29      C’est en tenant compte de cette ambivalence des conclusions de la requérante qu’il convient d’examiner la recevabilité et, le cas échéant, le bien-fondé des recours en annulation et en indemnité.

 Sur la recevabilité du recours en annulation

30      Selon une jurisprudence constante, la recevabilité d’un recours en annulation est subordonnée à la condition que la personne physique ou morale qui en est l’auteur ait un intérêt à voir annuler l’acte attaqué. Cet intérêt doit être né et actuel et s’apprécie au jour où le recours est formé (arrêts du Tribunal du 14 avril 2005, Sniace/Commission, T‑141/03, Rec. p. II‑1197, point 25, et du 20 septembre 2007, Salvat père & fils e.a./Commission, T‑136/05, Rec. p. II‑4063, point 34).

31      Un tel intérêt suppose que l’annulation de cet acte soit susceptible, par elle-même, d’avoir des conséquences juridiques ou, selon une autre formule, que le recours soit susceptible, par son résultat, de procurer un bénéfice à la partie qui l’a intenté (voir arrêt du Tribunal du 28 septembre 2004, MCI/Commission, T‑310/00, Rec. p. II‑3253, point 44, et la jurisprudence citée).
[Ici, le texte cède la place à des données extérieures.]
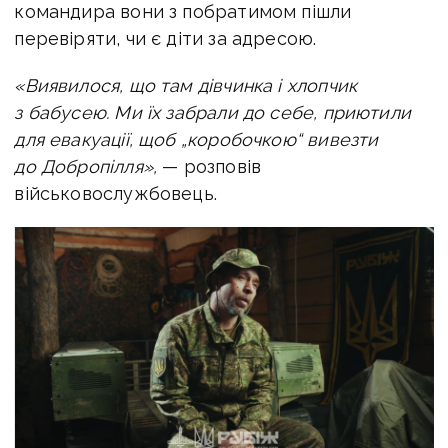
командира вони з побратимом пішли
перевіряти, чи є діти за адресою.
«Виявилося, що там дівчинка і хлопчик
з бабусею. Ми їх забрали до себе, приютили
для евакуації, щоб „коробочкою“ вивезти
до Добропілля»,
— розповів
військовослужбовець.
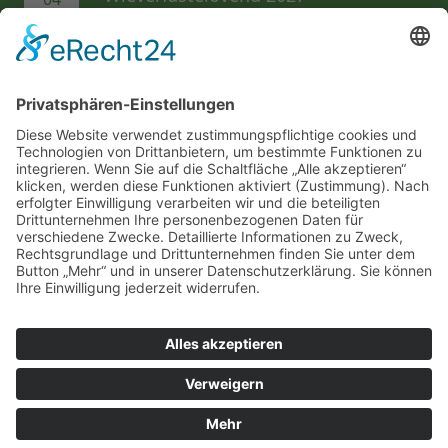
FEB
Hermeskeiler Platz
AL folgen...
Wir unterstützen die...
Impressum
Datenschutzerklärung
Ordentliches Mitglied im Festkomitee Kölner
Karneval von 1823 e.V.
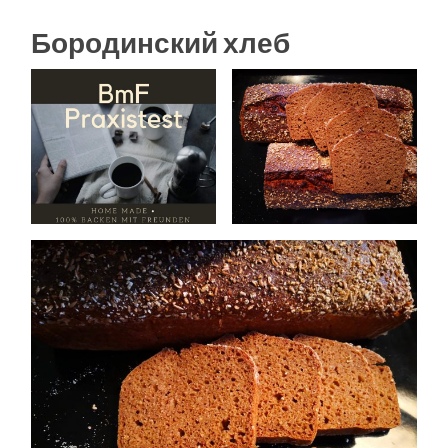
Бородинский хлеб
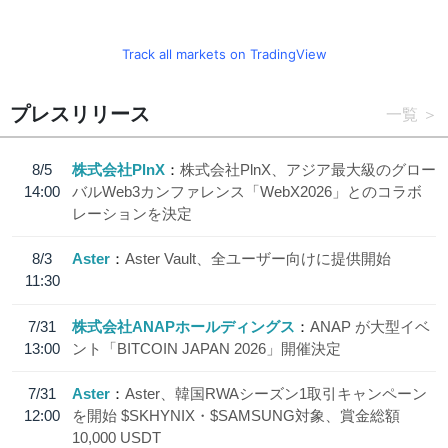
Track all markets on TradingView
プレスリリース
一覧
8/5
株式会社PlnX
株式会社PlnX、アジア最大級のグロー
14:00
バルWeb3カンファレンス「WebX2026」とのコラボ
レーションを決定
8/3
Aster
Aster Vault、全ユーザー向けに提供開始
11:30
7/31
株式会社ANAPホールディングス
ANAP が大型イベ
13:00
ント「BITCOIN JAPAN 2026」開催決定
7/31
Aster
Aster、韓国RWAシーズン1取引キャンペーン
12:00
を開始 $SKHYNIX・$SAMSUNG対象、賞金総額
10,000 USDT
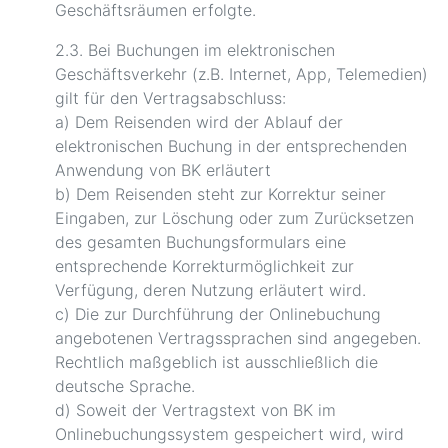
Geschäftsräumen erfolgte.
2.3. Bei Buchungen im elektronischen
Geschäftsverkehr (z.B. Internet, App, Telemedien)
gilt für den Vertragsabschluss:
a) Dem Reisenden wird der Ablauf der
elektronischen Buchung in der entsprechenden
Anwendung von BK erläutert
b) Dem Reisenden steht zur Korrektur seiner
Eingaben, zur Löschung oder zum Zurücksetzen
des gesamten Buchungsformulars eine
entsprechende Korrekturmöglichkeit zur
Verfügung, deren Nutzung erläutert wird.
c) Die zur Durchführung der Onlinebuchung
angebotenen Vertragssprachen sind angegeben.
Rechtlich maßgeblich ist ausschließlich die
deutsche Sprache.
d) Soweit der Vertragstext von BK im
Onlinebuchungssystem gespeichert wird, wird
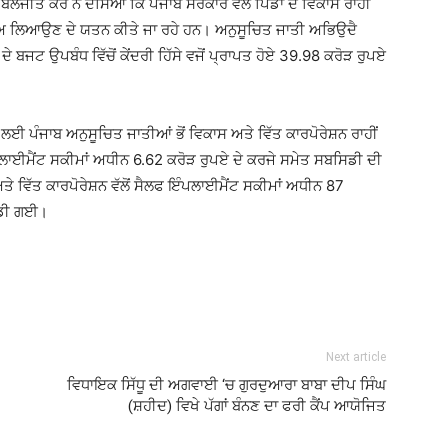
ੀਤ ਕੌਰ ਨੇ ਦੱਸਿਆ ਕਿ ਪੰਜਾਬ ਸਰਕਾਰ ਵੱਲੋਂ ਪਿੰਡਾਂ ਦੇ ਵਿਕਾਸ ਰਾਹੀਂ
ਾਅ ਲਿਆਉਣ ਦੇ ਯਤਨ ਕੀਤੇ ਜਾ ਰਹੇ ਹਨ। ਅਨੁਸੂਚਿਤ ਜਾਤੀ ਅਭਿਉਦੈ
 ਬਜਟ ਉਪਬੰਧ ਵਿੱਚੋਂ ਕੇਂਦਰੀ ਹਿੱਸੇ ਵਜੋਂ ਪ੍ਰਾਪਤ ਹੋਏ 39.98 ਕਰੋੜ ਰੁਪਏ
ਈ ਪੰਜਾਬ ਅਨੁਸੂਚਿਤ ਜਾਤੀਆਂ ਭੋਂ ਵਿਕਾਸ ਅਤੇ ਵਿੱਤ ਕਾਰਪੋਰੇਸ਼ਨ ਰਾਹੀਂ
ਲਾਈਮੈਂਟ ਸਕੀਮਾਂ ਅਧੀਨ 6.62 ਕਰੋੜ ਰੁਪਏ ਦੇ ਕਰਜੇ ਸਮੇਤ ਸਬਸਿਡੀ ਦੀ
ੇ ਵਿੱਤ ਕਾਰਪੋਰੇਸ਼ਨ ਵੱਲੋਂ ਸੈਲਫ ਇੰਪਲਾਈਮੈਂਟ ਸਕੀਮਾਂ ਅਧੀਨ 87
ਵੰਡੀ ਗਈ।
Next article
ਵਿਧਾਇਕ ਸਿੱਧੂ ਦੀ ਅਗਵਾਈ ‘ਚ ਗੁਰਦੁਆਰਾ ਬਾਬਾ ਦੀਪ ਸਿੰਘ
(ਸ਼ਹੀਦ) ਵਿਖੇ ਪੱਗਾਂ ਬੰਨਣ ਦਾ ਫਰੀ ਕੈਂਪ ਆਯੋਜਿਤ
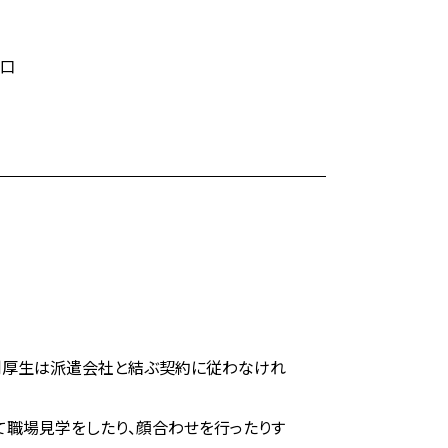
窓口
。
利厚生は派遣会社と結ぶ契約に従わなけれ
て職場見学をしたり、顔合わせを行ったりす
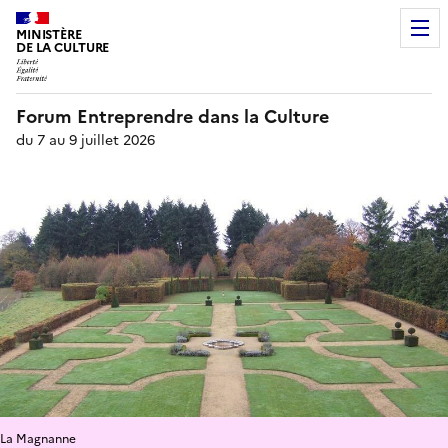
MINISTÈRE
DE LA CULTURE
Forum Entreprendre dans la Culture
du 7 au 9 juillet 2026
La Magnanne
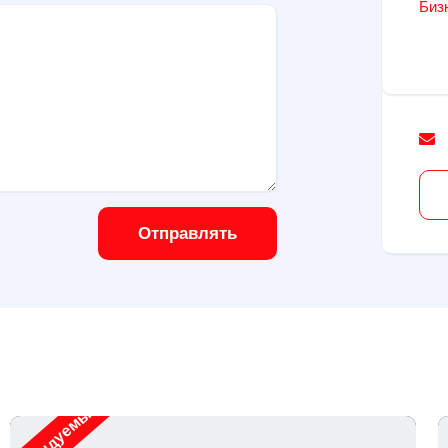
Биз
Отправлять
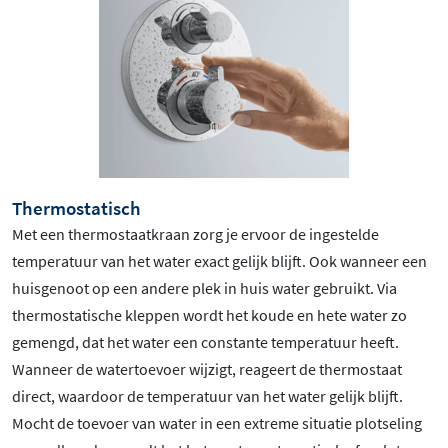
Thermostatisch
Met een thermostaatkraan zorg je ervoor de ingestelde
temperatuur van het water exact gelijk blijft. Ook wanneer een
huisgenoot op een andere plek in huis water gebruikt. Via
thermostatische kleppen wordt het koude en hete water zo
gemengd, dat het water een constante temperatuur heeft.
Wanneer de watertoevoer wijzigt, reageert de thermostaat
direct, waardoor de temperatuur van het water gelijk blijft.
Mocht de toevoer van water in een extreme situatie plotseling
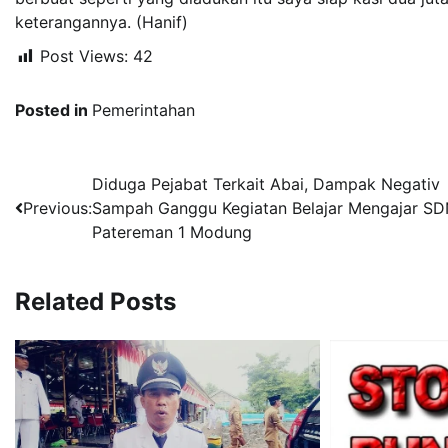
keterangannya. (Hanif)
Post Views:
42
Posted in
Pemerintahan
Navigasi
Diduga Pejabat Terkait Abai, Dampak Negativ
Previous:
Sampah Ganggu Kegiatan Belajar Mengajar S
pos
Patereman 1 Modung
Related Posts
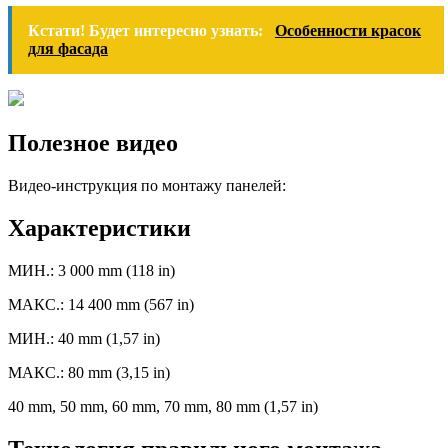
Кстати! Будет интересно узнать:
Особенности красок
для фасада
Полезное видео
Видео-инструкция по монтажу панелей:
Характеристики
МИН.: 3 000 mm (118 in)
МАКС.: 14 400 mm (567 in)
МИН.: 40 mm (1,57 in)
МАКС.: 80 mm (3,15 in)
40 mm, 50 mm, 60 mm, 70 mm, 80 mm (1,57 in)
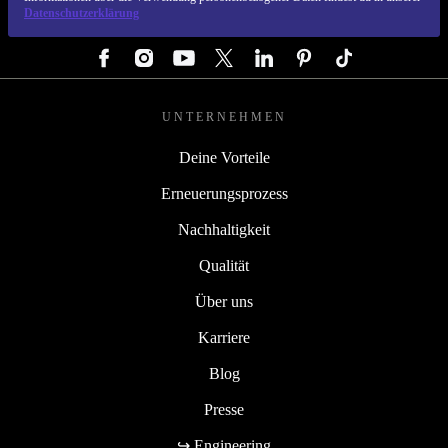
Datenschutzerklärung
FOLGE UNS
UNTERNEHMEN
Deine Vorteile
Erneuerungsprozess
Nachhaltigkeit
Qualität
Über uns
Karriere
Blog
Presse
↪ Engineering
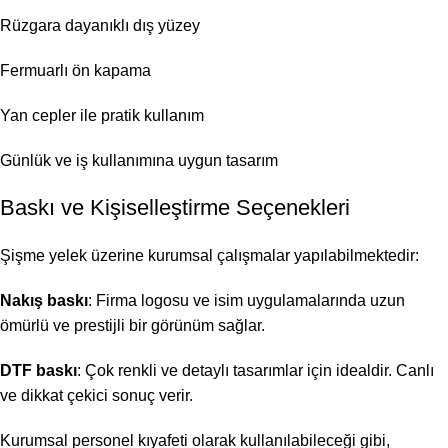
Rüzgara dayanıklı dış yüzey
Fermuarlı ön kapama
Yan cepler ile pratik kullanım
Günlük ve iş kullanımına uygun tasarım
Baskı ve Kişiselleştirme Seçenekleri
Şişme yelek üzerine kurumsal çalışmalar yapılabilmektedir:
Nakış baskı
: Firma logosu ve isim uygulamalarında uzun
ömürlü ve prestijli bir görünüm sağlar.
DTF baskı
: Çok renkli ve detaylı tasarımlar için idealdir. Canlı
ve dikkat çekici sonuç verir.
Kurumsal personel kıyafeti olarak kullanılabileceği gibi,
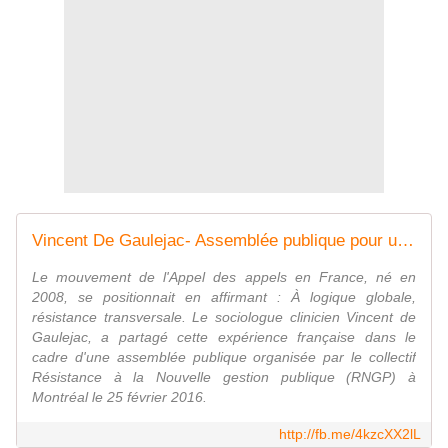
Vincent De Gaulejac- Assemblée publique pour une convergence des résistances [2e partie]
Le mouvement de l'Appel des appels en France, né en
2008, se positionnait en affirmant : À logique globale,
résistance transversale. Le sociologue clinicien Vincent de
Gaulejac, a partagé cette expérience française dans le
cadre d'une assemblée publique organisée par le collectif
Résistance à la Nouvelle gestion publique (RNGP) à
Montréal le 25 février 2016.
http://fb.me/4kzcXX2lL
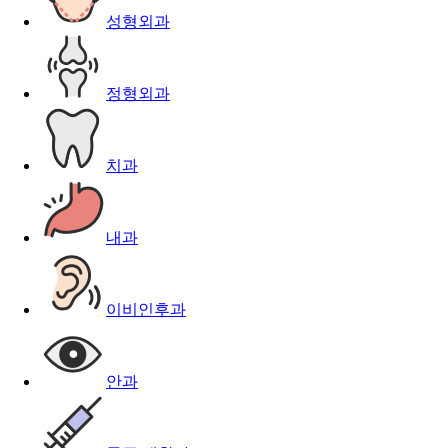
성형외과
정형외과
치과
내과
이비인후과
안과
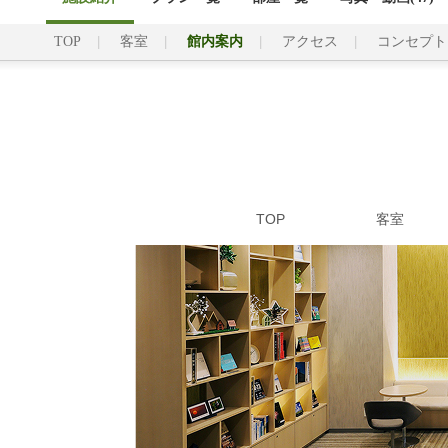
TOP
客室
館内案内
アクセス
コンセプト
TOP
客室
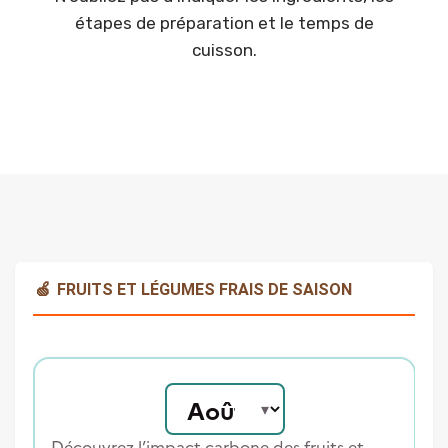
étapes de préparation et le temps de
cuisson.
🍏
FRUITS ET LÉGUMES FRAIS DE SAISON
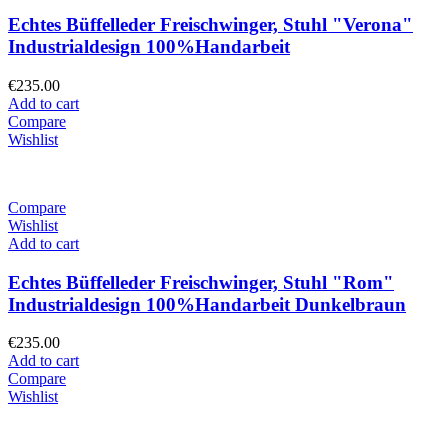
Echtes Büffelleder Freischwinger, Stuhl "Verona"
Industrialdesign 100%Handarbeit
€
235.00
Add to cart
Compare
Wishlist
Compare
Wishlist
Add to cart
Echtes Büffelleder Freischwinger, Stuhl "Rom"
Industrialdesign 100%Handarbeit Dunkelbraun
€
235.00
Add to cart
Compare
Wishlist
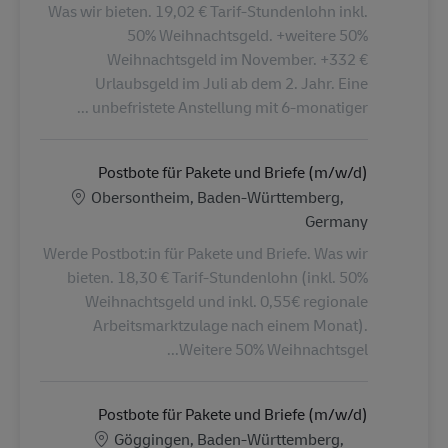
Was wir bieten. 19,02 € Tarif-Stundenlohn inkl.
50% Weihnachtsgeld. +weitere 50%
Weihnachtsgeld im November. +332 €
Urlaubsgeld im Juli ab dem 2. Jahr. Eine
unbefristete Anstellung mit 6-monatiger ...
Postbote für Pakete und Briefe (m/w/d)
الموقع
Obersontheim, Baden-Württemberg,
Germany
Werde Postbot:in für Pakete und Briefe. Was wir
bieten. 18,30 € Tarif-Stundenlohn (inkl. 50%
Weihnachtsgeld und inkl. 0,55€ regionale
Arbeitsmarktzulage nach einem Monat).
Weitere 50% Weihnachtsgel...
Postbote für Pakete und Briefe (m/w/d)
الموقع
Göggingen, Baden-Württemberg,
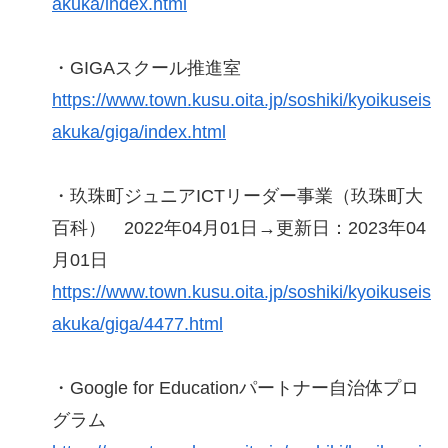
akuka/index.html
・GIGAスクール推進室
https://www.town.kusu.oita.jp/soshiki/kyoikuseis
akuka/giga/index.html
・玖珠町ジュニアICTリーダー事業（玖珠町大
百科） 2022年04月01日→更新日：2023年04
月01日
https://www.town.kusu.oita.jp/soshiki/kyoikuseis
akuka/giga/4477.html
・Google for Educationパートナー自治体プロ
グラム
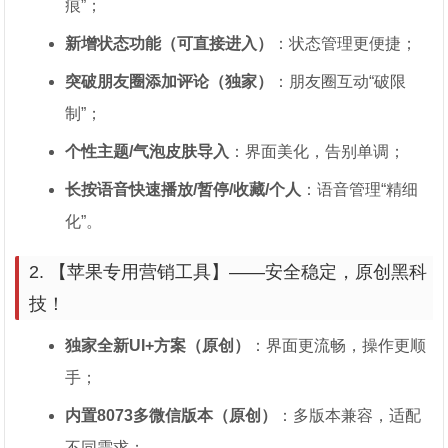
痕”；
新增状态功能（可直接进入）
：状态管理更便捷；
突破朋友圈添加评论（独家）
：朋友圈互动“破限
制”；
个性主题/气泡皮肤导入
：界面美化，告别单调；
长按语音快速播放/暂停/收藏/个人
：语音管理“精细
化”。
2. 【苹果专用营销工具】——安全稳定，原创黑科
技！
独家全新UI+方案（原创）
：界面更流畅，操作更顺
手；
内置8073多微信版本（原创）
：多版本兼容，适配
不同需求；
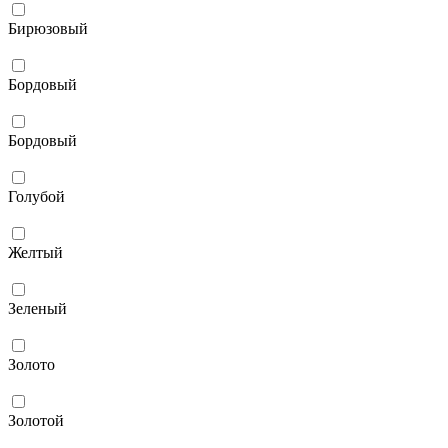
Бирюзовый
Бордовый
Бордовый
Голубой
Желтый
Зеленый
Золото
Золотой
32      C'est la requérante elle-même qui doit apporter la preuve de son intérêt à agir, qui constitue la condition essentielle et première de tout recours en justice (ordonnance du président de la deuxième chambre de la Cour du 31 juillet 1989, S/Commission, 206/89 R, Rec. p. 2841, point 8 , et ordonnance du Tribunal du 30 avril 2003, Schmitz-Gotha Fahrzeugwerke/Commission, T‑167/01, Rec. p. II‑1873, point 58).

33      Il convient, tout d’abord, de relever que le règlement attaqué a pour objet l’inscription des glycosides de stéviol (E 960) sur la liste de l’annexe II du règlement n° 1333/2008.

34      Ce faisant, le règlement attaqué ne produit aucun effet sur la situation juridique de la requérante autre que celui, favorable, de lui ouvrir la possibilité, comme à n’importe quel autre opérateur économique, d’utiliser l’additif E 960 dans les denrées alimentaires dans le respect des conditions d’utilisation prescrites par le règlement attaqué.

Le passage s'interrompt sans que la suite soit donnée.